Алексей Будищев «Неладное дело»

Блеклая муть затягивала мокрые, насквозь пропитанные острой сыростью поля, все надвигаясь ближе к дороге. Бугры кое-где еще казались мутнозелеными, но лощинки будто наливались серой тиной. Протяжно дудела телеграфная проволока. Ноги вязли в липкой грязи, и постоянно приходилось очищать сапоги, обраставшие целыми комьями, вязкими, как крутое тесто.

Очевидно, утомясь этой борьбой с грязью, две молодых крестьянских женщины, одетые в короткие нагольные полушубки, и в огромных ковровых платках, окутывавших их головы, свернули с дороги и пошли узкою межою. Та, что была повыше, с широкой спиною и совсем мужичьим складом, свертывая на межу, сказала:

— Эдак мы еще выгадаем версты две; до Суслова отсюда не больше трех верст.

Низенькая и узкогрудая, с печальными глазами и острым носом, плаксиво проворчала:

— А по мне хошь и совсем не видать бы нам Суслова, провались оно скрозь… Эх, неладное мы затеяли.

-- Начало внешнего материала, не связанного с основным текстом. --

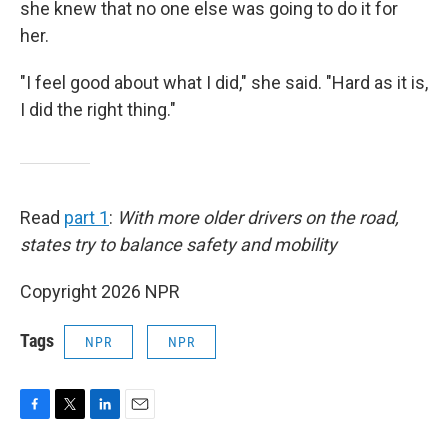
she knew that no one else was going to do it for
her.
"I feel good about what I did," she said. "Hard as it is,
I did the right thing."
Read
part 1
:
With more older drivers on the road,
states try to balance safety and mobility
Copyright 2026 NPR
Tags
NPR
NPR
F
T
L
E
a
w
i
m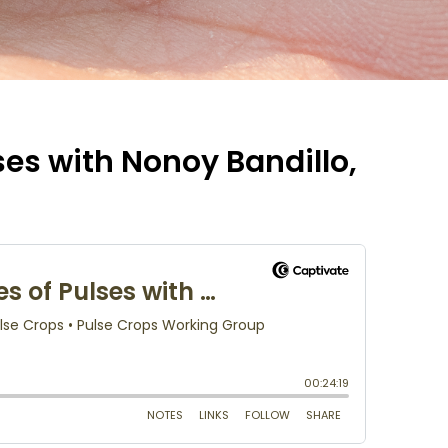
ses with Nonoy Bandillo,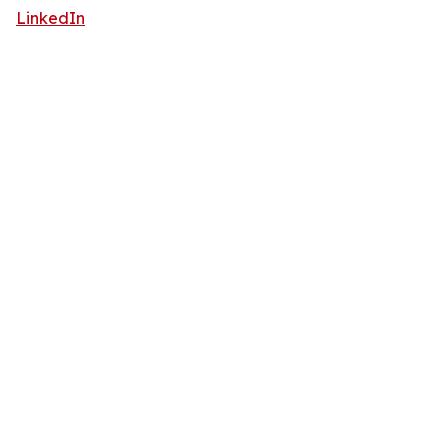
LinkedIn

Будем, пожалуй, локти кусать опосля… Верное дело!

— Что так? — озорковато и с задором спросила высокая.

Низенькая, насупясь, молчала. Еще печальнее стали ее глаза. Высокая повернулась к ней лицом, уперла руки в бока и запрыгала, кружась как в пляске, широко раскидывая ногами, обутыми в мужичьи сапоги.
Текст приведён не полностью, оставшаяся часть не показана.